WHAT YOU HAVE TO DO
Repeat the entries below word for word, though any picture in them should be dropped.

##### EXERCISE INPUTS

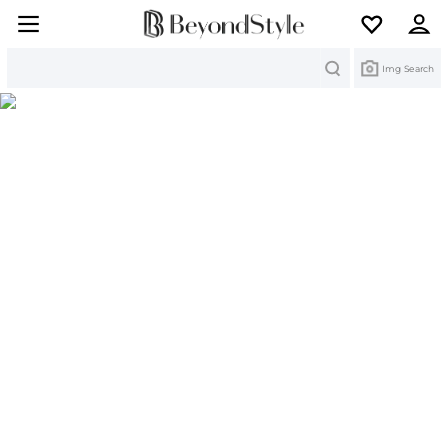
Search
Img Search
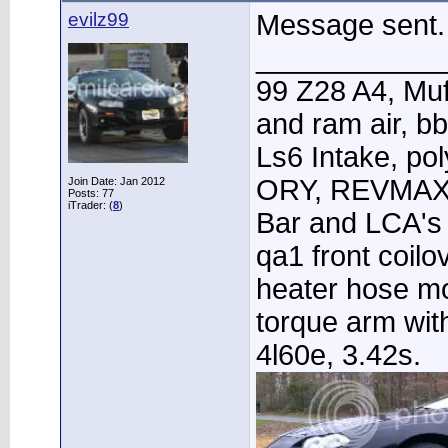
evilz99
Message sent.
____________
99 Z28 A4, Muf
and ram air, 
Ls6 Intake, po
ORY, REVMAX 
Join Date: Jan 2012
Posts: 77
iTrader: (
8
)
Bar and LCA's 
qa1 front coilo
heater hose m
torque arm wit
4l60e, 3.42s.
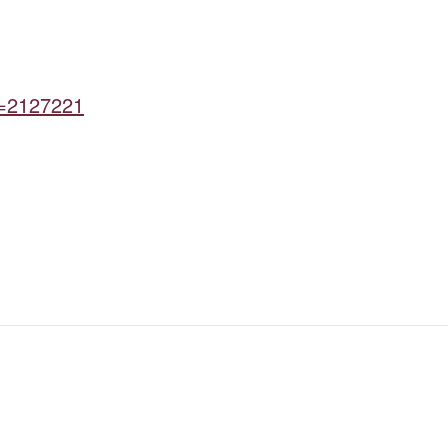
d=2127221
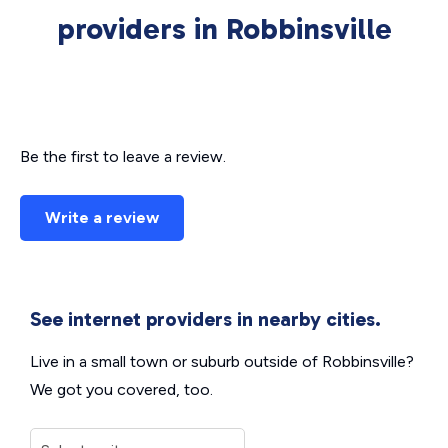
providers in Robbinsville
Be the first to leave a review.
Write a review
See internet providers in nearby cities.
Live in a small town or suburb outside of Robbinsville?
We got you covered, too.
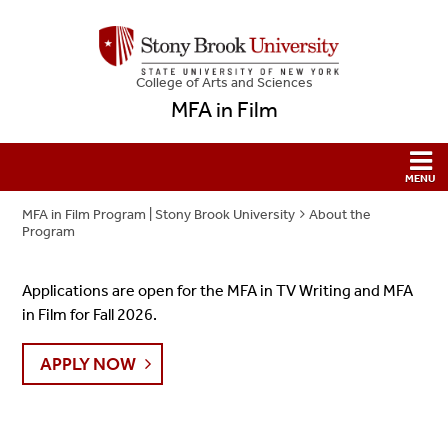
College
of
Arts and Sciences
MFA in Film
MFA in Film Program | Stony Brook University
About the
Program
Applications are open for the MFA in TV Writing and MFA
in Film for Fall 2026.
APPLY NOW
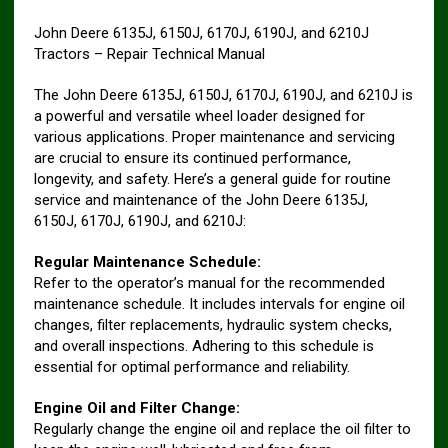
John Deere 6135J, 6150J, 6170J, 6190J, and 6210J
Tractors – Repair Technical Manual
The John Deere 6135J, 6150J, 6170J, 6190J, and 6210J is
a powerful and versatile wheel loader designed for
various applications. Proper maintenance and servicing
are crucial to ensure its continued performance,
longevity, and safety. Here’s a general guide for routine
service and maintenance of the John Deere 6135J,
6150J, 6170J, 6190J, and 6210J:
Regular Maintenance Schedule:
Refer to the operator’s manual for the recommended
maintenance schedule. It includes intervals for engine oil
changes, filter replacements, hydraulic system checks,
and overall inspections. Adhering to this schedule is
essential for optimal performance and reliability.
Engine Oil and Filter Change:
Regularly change the engine oil and replace the oil filter to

##########

ANSWER TO THIS TASK
Search
Img Search
evilz99
Message sent.
____________
99 Z28 A4, Muf
and ram air, 
Ls6 Intake, po
ORY, REVMAX 
Join Date: Jan 2012
Posts: 77
iTrader: (
8
)
Bar and LCA's 
qa1 front coilo
heater hose m
torque arm wit
4l60e, 3.42s.
d=2127221
providers in Robbinsville
Be the first to leave a review.
Write a review
See internet providers in nearby cities.
Live in a small town or suburb outside of Robbinsville?
We got you covered, too.
College
of
Arts and Sciences
MFA in Film
MFA in Film Program | Stony Brook University
About the
Program
Applications are open for the MFA in TV Writing and MFA
in Film for Fall 2026.
APPLY NOW
John Deere 6135J, 6150J, 6170J, 6190J, and 6210J
Tractors – Repair Technical Manual
The John Deere 6135J, 6150J, 6170J, 6190J, and 6210J is
a powerful and versatile wheel loader designed for
various applications. Proper maintenance and servicing
are crucial to ensure its continued performance,
longevity, and safety. Here’s a general guide for routine
service and maintenance of the John Deere 6135J,
6150J, 6170J, 6190J, and 6210J:
Regular Maintenance Schedule:
Refer to the operator’s manual for the recommended
maintenance schedule. It includes intervals for engine oil
changes, filter replacements, hydraulic system checks,
and overall inspections. Adhering to this schedule is
essential for optimal performance and reliability.
Engine Oil and Filter Change:
Regularly change the engine oil and replace the oil filter to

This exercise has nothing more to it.